From the data below, return the exact lines starting at the line containing "For every named target in this 1280×1733" and ending at the line containing "Общество (660, 22)", both included, and nothing else.

[[ DATASET ENTRIES, beginning ]]

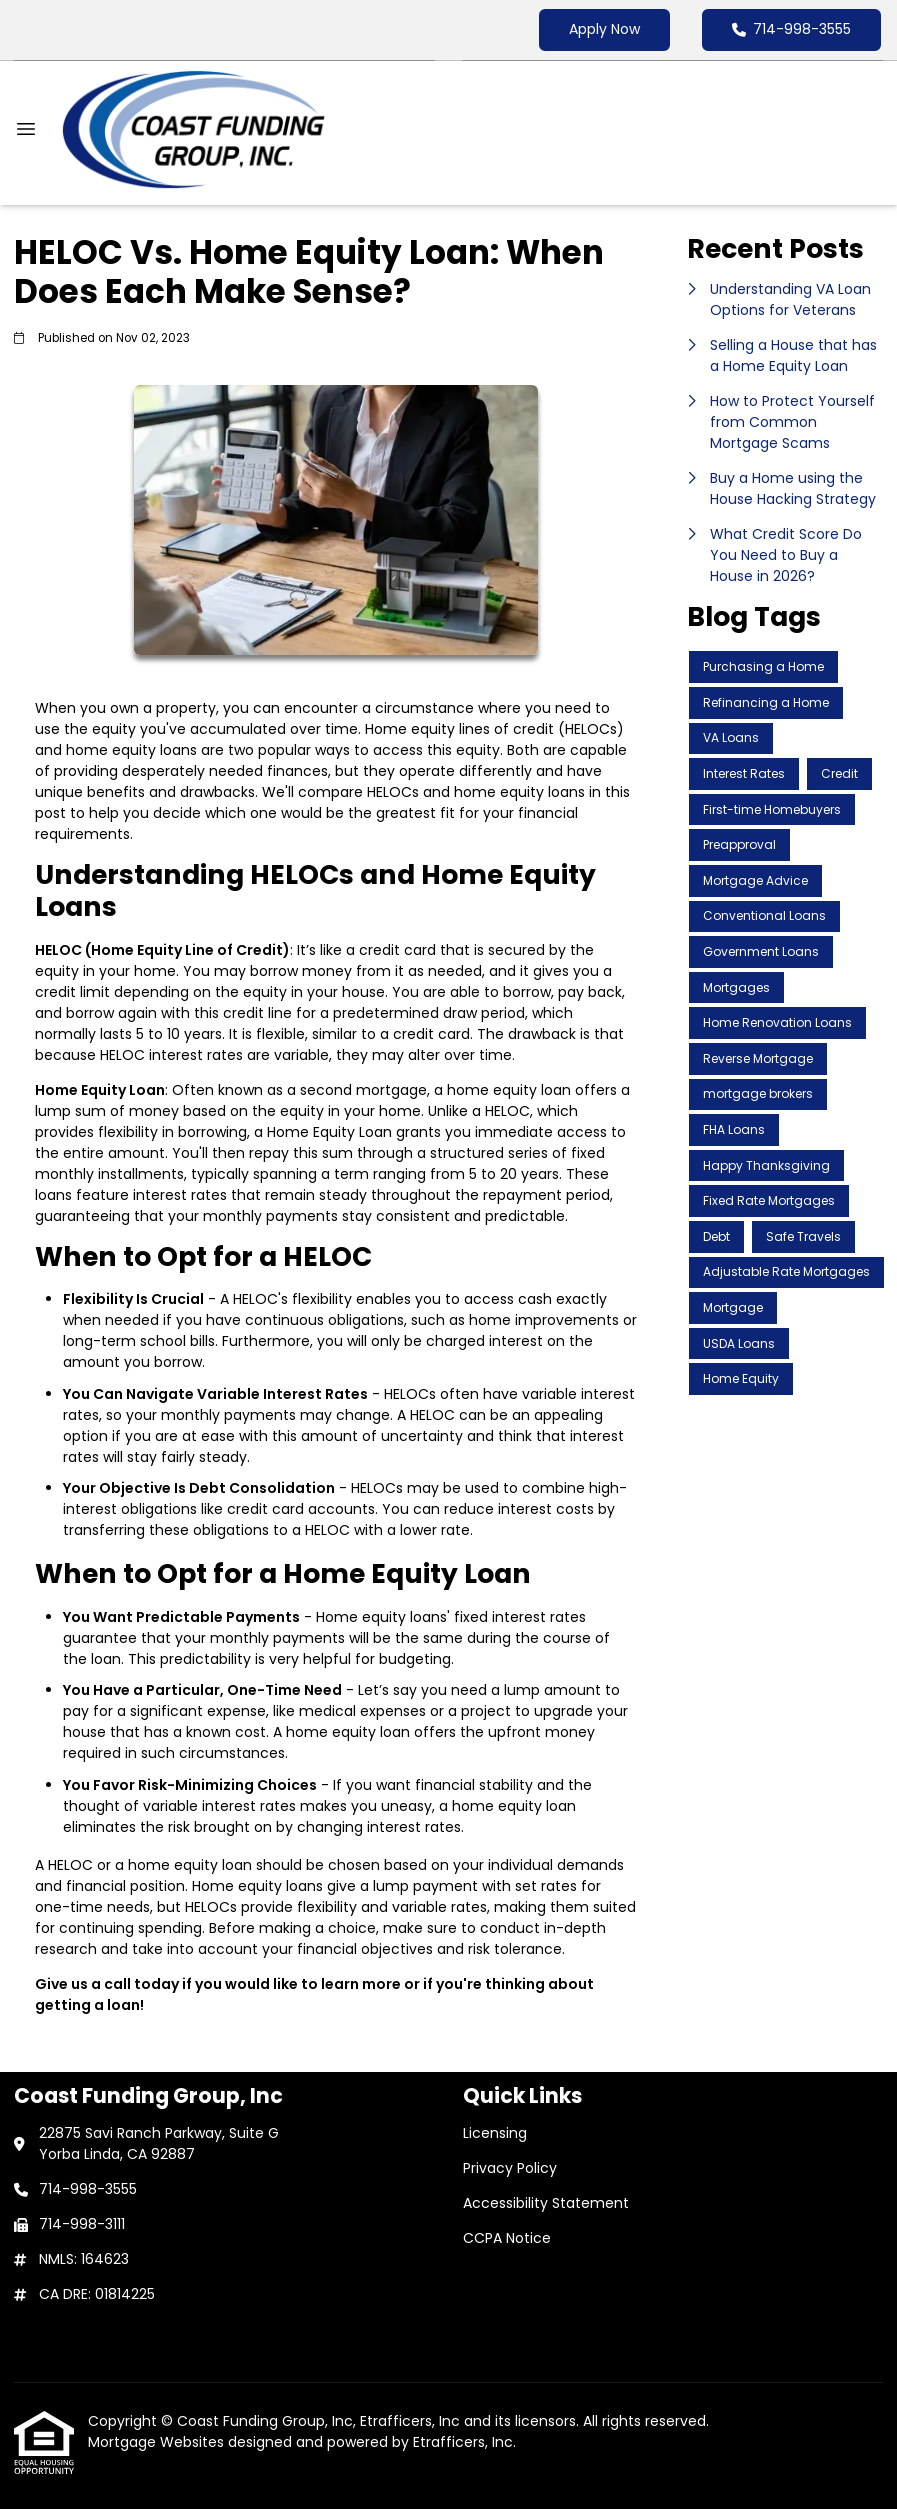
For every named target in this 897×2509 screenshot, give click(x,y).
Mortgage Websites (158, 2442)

[[ DATASET ENTRIES, end ]]
[[ DATASET ENTRIES, beginning ]]

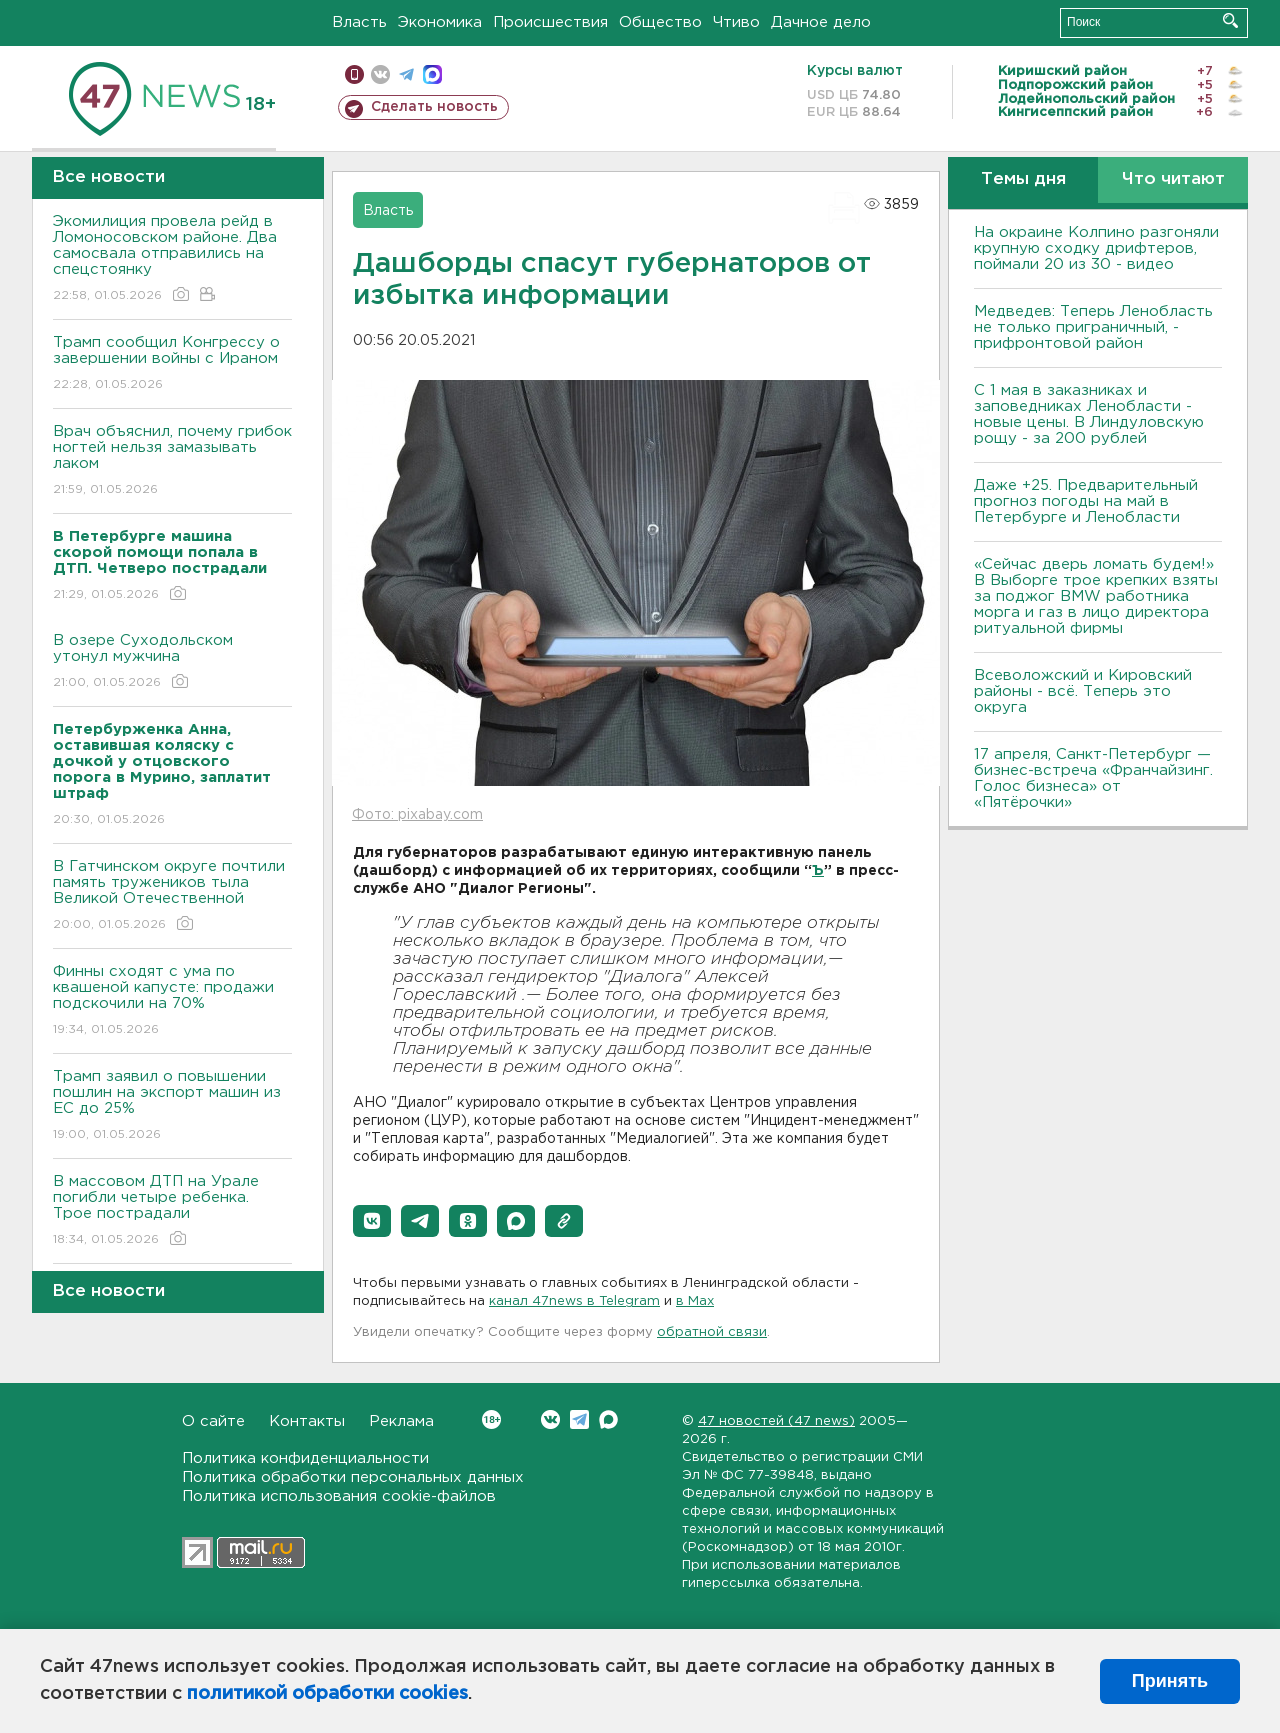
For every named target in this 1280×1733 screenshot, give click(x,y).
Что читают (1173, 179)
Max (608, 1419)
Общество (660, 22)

[[ DATASET ENTRIES, end ]]

ANSWER ▸
For every named target in this 1280×1733 screenshot, give click(x,y).
Что читают (1173, 179)
Max (608, 1419)
Общество (660, 22)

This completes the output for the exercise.